何か良い方法はないかしら? と少し静香が思考を働かせると、ある妙案が彼女の頭に閃いた。
「ゲームで決着をつけるって言うのはどう?」
「ゲーム?」
「そう、お兄様が最近ハマってる格闘ゲームで」
彼女が思いついた妙案とは、最近将が買ったという格闘ゲームの対戦だ。しかし、その妙案に凛は乗ってこなかった。
「そんなことで決めるようなことではないでしょう?」
やれやれと首を左右に振りながらあきれた素振りを見せる。
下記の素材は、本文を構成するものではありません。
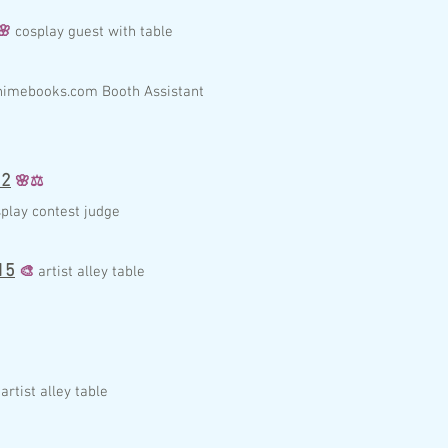
🌸
c
osplay guest with table
nim
ebo
ok
s.com
Booth
A
ssist
a
nt
2
🌸
⚖️
play contest judge
15
🎨
artist alley table
artist alley table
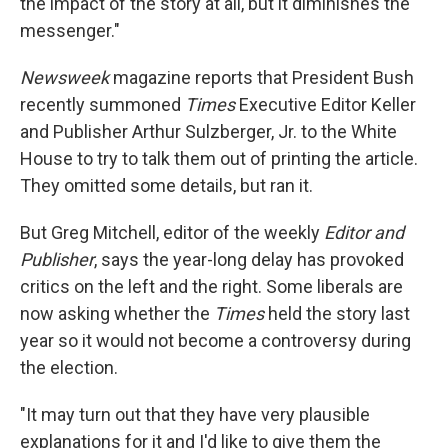
the impact of the story at all, but it diminishes the
messenger."
Newsweek
magazine reports that President Bush
recently summoned
Times
Executive Editor Keller
and Publisher Arthur Sulzberger, Jr. to the White
House to try to talk them out of printing the article.
They omitted some details, but ran it.
But Greg Mitchell, editor of the weekly
Editor and
Publisher
, says the year-long delay has provoked
critics on the left and the right. Some liberals are
now asking whether the
Times
held the story last
year so it would not become a controversy during
the election.
"It may turn out that they have very plausible
explanations for it and I'd like to give them the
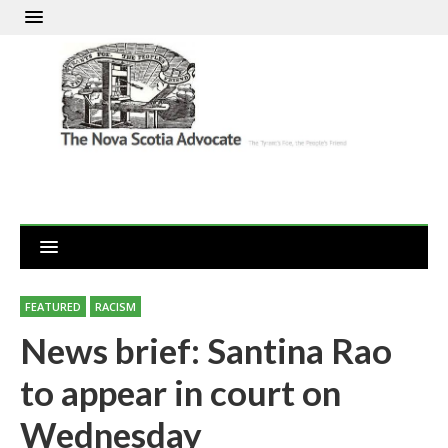
FEATURED
RACISM
News brief: Santina Rao
to appear in court on
Wednesday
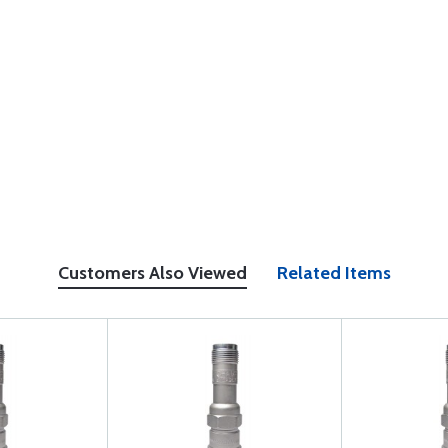
Customers Also Viewed
Related Items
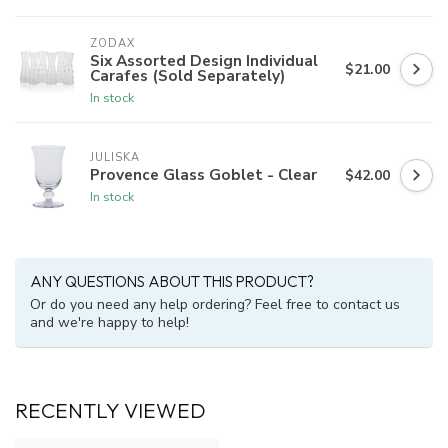
ZODAX
Six Assorted Design Individual
$21.00
Carafes (Sold Separately)
In stock
JULISKA
Provence Glass Goblet - Clear
$42.00
In stock
ANY QUESTIONS ABOUT THIS PRODUCT?
Or do you need any help ordering? Feel free to contact us
and we're happy to help!
RECENTLY VIEWED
ここまでは静香の予想通り、後は--
「--勝った方が、お兄様とキスできるー-」
とても小さく、聞こえるか聞こえないかの音量で言うと、凛の体がぴくっと反応をしめし、
「……そのゲームはどこ?」
先程とは打って変わった態度の凛に、思わず口元がにやけるのがわかった。
「お兄様の部屋よ……」
「さぁ、始めましょう」
なぜか勝手に兄の部屋に入った挙句、勝手に兄のゲームを付け、しかも兄の唇が賞品になっているなど、夢にも思わずに、将はただぐっすりと熟睡していた。
兄を起こさないために、音量はつけずにゲームを開始する。
「それ、次貸しなさいよ」
そう言ったのは凛、静香が今読んでいるのは説明書、お互いゲームなどまったくやったことのない初心者のため、とりあえず読んでおこうと考えた。
「ん……」
ぽいっと、読み終わった説明書を相手に投げつける。それを受け取った凛もまた、パラパラと流し読みをし、説明書を机に投げつけた。
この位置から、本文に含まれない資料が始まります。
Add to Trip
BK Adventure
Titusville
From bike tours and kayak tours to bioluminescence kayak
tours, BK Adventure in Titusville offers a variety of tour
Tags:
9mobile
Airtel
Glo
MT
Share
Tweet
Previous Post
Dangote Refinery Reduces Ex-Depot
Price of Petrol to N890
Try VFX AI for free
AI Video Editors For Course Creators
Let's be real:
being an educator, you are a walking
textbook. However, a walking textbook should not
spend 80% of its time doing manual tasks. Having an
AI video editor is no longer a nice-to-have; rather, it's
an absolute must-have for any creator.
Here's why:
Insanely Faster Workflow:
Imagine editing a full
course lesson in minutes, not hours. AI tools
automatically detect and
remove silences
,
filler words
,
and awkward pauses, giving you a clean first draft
「いい? 一本勝負よ。勝った方がお兄様の唇をいただく、いいですね?」
「わかりました。あとで取り消しなんてなしですよ?」
「それはこちらの台詞」
お互いに軽く挑発的口調で会話しつつ、キャラを決める。
こんなGなんかに、絶対負けてなんかやりませんわ…
今ここに、伝説の対戦が生まれる…
二人が選んだのは、そのゲームの、言わば主人公的キャラと、そのライバルキャラ、お互いのステータスはほぼ同じで、どちらも万能キャラであった。
始まった直後から、お互いの会話が一切おきなくなった。ただただ将の唇を手に入れるため、このゲームに全てを捧げていた。
開始から10分、画面内のキャラは激しく動いているが、お互いのキャラは1ダメージも受けてはいない。それもそのはず、受けるはずがないのだ。このゲームには、受け流し、簡単に言えばギリギリでガードすると、ダメージは発生しないというものがある。これは上級者なら無意識に敵の攻撃に反応し、全国レベルなら8.9割はこのガードで防いでいる。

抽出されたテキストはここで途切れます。